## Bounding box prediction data
= = = = =
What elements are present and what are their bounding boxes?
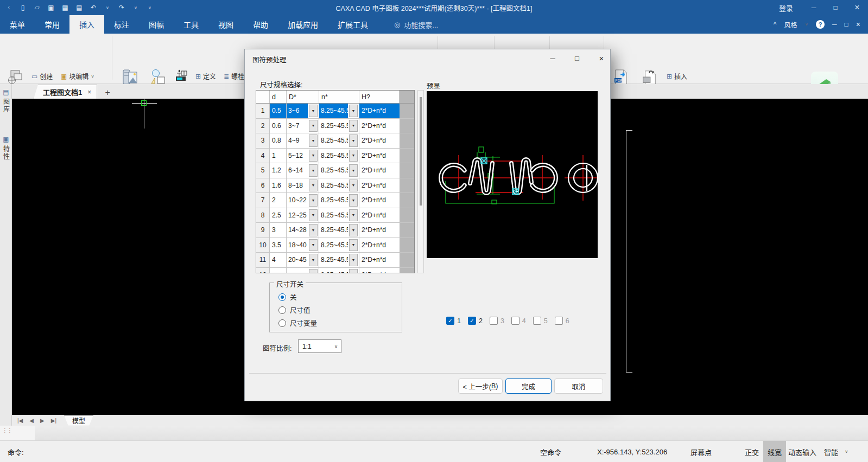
menu-tab-扩展工具[interactable]: 扩展工具 xyxy=(328,15,378,34)
status-ortho-toggle[interactable]: 正交 xyxy=(745,441,759,462)
nav-prev-icon[interactable]: ◀ xyxy=(29,418,34,424)
command-prompt[interactable]: 命令: xyxy=(8,441,24,462)
ribbon-collapse-icon[interactable]: ^ xyxy=(774,21,777,28)
object-insert-button[interactable]: ⊞插入 xyxy=(667,70,687,82)
spec-table-row[interactable]: 7210~22▼8.25~45.5▼2*D+n*d xyxy=(256,193,414,208)
dropdown-arrow-icon[interactable]: ▼ xyxy=(349,120,358,132)
nav-first-icon[interactable]: |◀ xyxy=(17,418,23,424)
dropdown-arrow-icon[interactable]: ▼ xyxy=(309,150,318,162)
window-minimize-button[interactable]: ─ xyxy=(803,0,825,15)
block-edit-button[interactable]: ▣块编辑∨ xyxy=(61,70,94,82)
menu-tab-图幅[interactable]: 图幅 xyxy=(139,15,174,34)
view-checkbox-6[interactable]: 6 xyxy=(555,317,569,325)
document-tab-close-icon[interactable]: × xyxy=(87,88,91,96)
dropdown-arrow-icon[interactable]: ▼ xyxy=(309,254,318,266)
dropdown-arrow-icon[interactable]: ▼ xyxy=(349,239,358,252)
menu-tab-标注[interactable]: 标注 xyxy=(104,15,139,34)
model-tab[interactable]: 模型 xyxy=(64,415,93,426)
menu-tab-工具[interactable]: 工具 xyxy=(174,15,208,34)
spec-table-row[interactable]: 30.84~9▼8.25~45.5▼2*D+n*d xyxy=(256,133,414,149)
dropdown-arrow-icon[interactable]: ▼ xyxy=(309,209,318,222)
redo-icon[interactable]: ↷ xyxy=(117,3,126,12)
dropdown-arrow-icon[interactable]: ▼ xyxy=(309,194,318,207)
dropdown-arrow-icon[interactable]: ▼ xyxy=(309,224,318,236)
view-checkbox-1[interactable]: ✓1 xyxy=(446,317,461,325)
dropdown-arrow-icon[interactable]: ▼ xyxy=(349,269,358,274)
block-create-button[interactable]: ▭创建 xyxy=(31,70,53,82)
status-dynamic-input-toggle[interactable]: 动态输入 xyxy=(788,441,816,462)
spec-table-scrollbar[interactable] xyxy=(417,90,424,273)
dropdown-arrow-icon[interactable]: ▼ xyxy=(309,134,318,147)
spec-table-row[interactable]: 10.53~6▼8.25~45.5▼2*D+n*d xyxy=(256,104,414,119)
dropdown-arrow-icon[interactable]: ▼ xyxy=(309,164,318,177)
view-checkbox-2[interactable]: ✓2 xyxy=(468,317,483,325)
doc-restore-button[interactable]: □ xyxy=(845,21,848,28)
command-bar[interactable]: ⋮⋮ xyxy=(0,426,868,440)
view-checkbox-4[interactable]: 4 xyxy=(511,317,526,325)
window-restore-button[interactable]: □ xyxy=(825,0,846,15)
style-menu[interactable]: 风格 xyxy=(784,20,797,29)
qat-customize-icon[interactable]: ∨ xyxy=(145,3,154,12)
style-caret-icon[interactable]: ∨ xyxy=(804,22,808,27)
dropdown-arrow-icon[interactable]: ▼ xyxy=(349,105,358,117)
nav-next-icon[interactable]: ▶ xyxy=(40,418,45,424)
dropdown-arrow-icon[interactable]: ▼ xyxy=(349,254,358,266)
redo-caret-icon[interactable]: ∨ xyxy=(131,3,140,12)
doc-minimize-button[interactable]: ─ xyxy=(832,21,837,28)
radio-dim-variable[interactable]: 尺寸变量 xyxy=(278,318,317,328)
status-smart-mode[interactable]: 智能 xyxy=(824,441,838,462)
finish-button[interactable]: 完成 xyxy=(505,378,552,394)
dropdown-arrow-icon[interactable]: ▼ xyxy=(309,239,318,252)
dropdown-arrow-icon[interactable]: ▼ xyxy=(349,134,358,147)
dropdown-arrow-icon[interactable]: ▼ xyxy=(309,105,318,117)
dialog-titlebar[interactable]: 图符预处理 ─ □ × xyxy=(245,49,610,67)
dropdown-arrow-icon[interactable]: ▼ xyxy=(349,224,358,236)
radio-dim-value[interactable]: 尺寸值 xyxy=(278,305,311,315)
function-search[interactable]: ◎ 功能搜索... xyxy=(394,15,438,34)
back-button[interactable]: < 上一步(B) xyxy=(458,378,503,394)
print-icon[interactable]: ▤ xyxy=(75,3,84,12)
spec-table-row[interactable]: 51.26~14▼8.25~45.5▼2*D+n*d xyxy=(256,163,414,178)
dropdown-arrow-icon[interactable]: ▼ xyxy=(349,194,358,207)
menu-tab-菜单[interactable]: 菜单 xyxy=(0,15,35,34)
save-as-icon[interactable]: ▦ xyxy=(61,3,69,12)
scrollbar-thumb[interactable] xyxy=(420,97,422,206)
spec-table-row[interactable]: 415~12▼8.25~45.5▼2*D+n*d xyxy=(256,149,414,164)
status-screen-point[interactable]: 屏幕点 xyxy=(690,441,712,462)
spec-table-row[interactable]: 82.512~25▼8.25~45.5▼2*D+n*d xyxy=(256,208,414,223)
login-button[interactable]: 登录 xyxy=(769,3,803,13)
document-tab[interactable]: 工程图文档1 × xyxy=(34,85,97,99)
dropdown-arrow-icon[interactable]: ▼ xyxy=(349,209,358,222)
dialog-close-button[interactable]: × xyxy=(591,51,612,65)
undo-caret-icon[interactable]: ∨ xyxy=(103,3,112,12)
undo-icon[interactable]: ↶ xyxy=(89,3,98,12)
doc-close-button[interactable]: × xyxy=(856,20,860,29)
dropdown-arrow-icon[interactable]: ▼ xyxy=(349,164,358,177)
menu-tab-帮助[interactable]: 帮助 xyxy=(243,15,278,34)
help-icon[interactable]: ? xyxy=(816,20,825,29)
new-document-icon[interactable]: ▯ xyxy=(18,3,27,12)
menu-tab-视图[interactable]: 视图 xyxy=(208,15,243,34)
dropdown-arrow-icon[interactable]: ▼ xyxy=(349,179,358,192)
dropdown-arrow-icon[interactable]: ▼ xyxy=(309,269,318,274)
status-linewidth-toggle[interactable]: 线宽 xyxy=(763,441,786,462)
new-tab-button[interactable]: + xyxy=(100,87,115,99)
menu-tab-插入[interactable]: 插入 xyxy=(69,15,104,34)
dropdown-arrow-icon[interactable]: ▼ xyxy=(309,120,318,132)
menu-tab-常用[interactable]: 常用 xyxy=(35,15,69,34)
view-checkbox-5[interactable]: 5 xyxy=(533,317,548,325)
app-logo-icon[interactable]: ᚲ xyxy=(4,3,13,12)
window-close-button[interactable]: × xyxy=(846,0,868,15)
spec-table-row[interactable]: 20.63~7▼8.25~45.5▼2*D+n*d xyxy=(256,119,414,134)
sidebar-tab-properties[interactable]: ▣ 特性 xyxy=(1,136,11,161)
spec-table[interactable]: d D* n* H? 10.53~6▼8.25~45.5▼2*D+n*d20.6… xyxy=(256,90,415,273)
save-icon[interactable]: ▣ xyxy=(47,3,55,12)
dialog-minimize-button[interactable]: ─ xyxy=(542,51,563,65)
command-bar-grip[interactable]: ⋮⋮ xyxy=(0,426,35,440)
view-checkbox-3[interactable]: 3 xyxy=(490,317,504,325)
spec-table-row[interactable]: 103.518~40▼8.25~45.5▼2*D+n*d xyxy=(256,238,414,253)
library-define-button[interactable]: ⊞定义 xyxy=(195,70,216,82)
spec-table-row[interactable]: 9314~28▼8.25~45.5▼2*D+n*d xyxy=(256,223,414,238)
spec-table-row[interactable]: 11420~45▼8.25~45.5▼2*D+n*d xyxy=(256,253,414,268)
open-file-icon[interactable]: ▱ xyxy=(33,3,41,12)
= = = = =
## WHAT TO DO
Only the lines containing the string "undo" are needed; pull them out of the records.

## WRITTEN RESPONSE
undo-caret-icon[interactable]: ∨ xyxy=(103,3,112,12)
undo-icon[interactable]: ↶ xyxy=(89,3,98,12)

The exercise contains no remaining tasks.